If I want to find the number of all possible groupings of a set of numbers, including all groupings with only a single number and groupings will all numbers is there a better method than this. For this use I don't want to count empty groups and order is important.
Take the summation of the number of permutations with repetition of size i where i goes from 1 to the number of items in my collection?
s = number of elements in the collection
i = number I'm summing over from one to s
$$\sum_{i=1}^{s} s^i$$
basically I want to know this:
1. will this count all possible groupings except for the empty group?

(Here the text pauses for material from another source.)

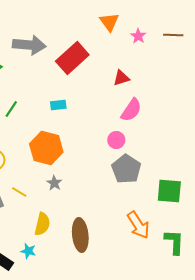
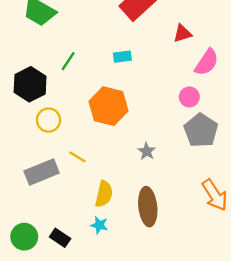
red triangle: (121, 78) -> (182, 33), moved
gray star: (54, 183) -> (147, 151), moved
cyan star: (28, 251) -> (99, 225), moved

2. how do you get math equations to show up in questions for future use?
3. is there a better way to express this (if you can understand what I'm trying to say)?
Ok small example. if I have a collection (1,2,3) I want to count the possible collections that could be made from is such as:
(1),(2),(3)
(1,1),(1,2),(1,3),(2,1),(2,2),(2,3),(3,1),(3,2),(3,3),
(1,1,1),(1,1,2),(1,1,3),(1,2,1),(1,2,2),(1,2,3),(1,3,1),(1,3,2),(1,3,3),(2,1,1),(2,1,2),(2,1,3),(2,2,1),(2,2,2),(2,2,3),(2,3,1),(2,3,2),(2,3,3),(3,1,1),(3,1,2),(3,1,3),(3,2,1),(3,2,2),(3,2,3),(3,3,1),(3,3,2),(3,3,3).
so for the collection (1,2,3) I can make 39 collections from it not exceeding the length of the original collection.
Best Answer
Seems like you need
$$\sum_{i=1}^{s} s^i$$
This is a geometric progression with the sum
$$ \frac{s(s^{s} -1)}{s-1} $$
For $s=3$ this gives $\frac{3(3^3 -1)}{3-1} = 39$.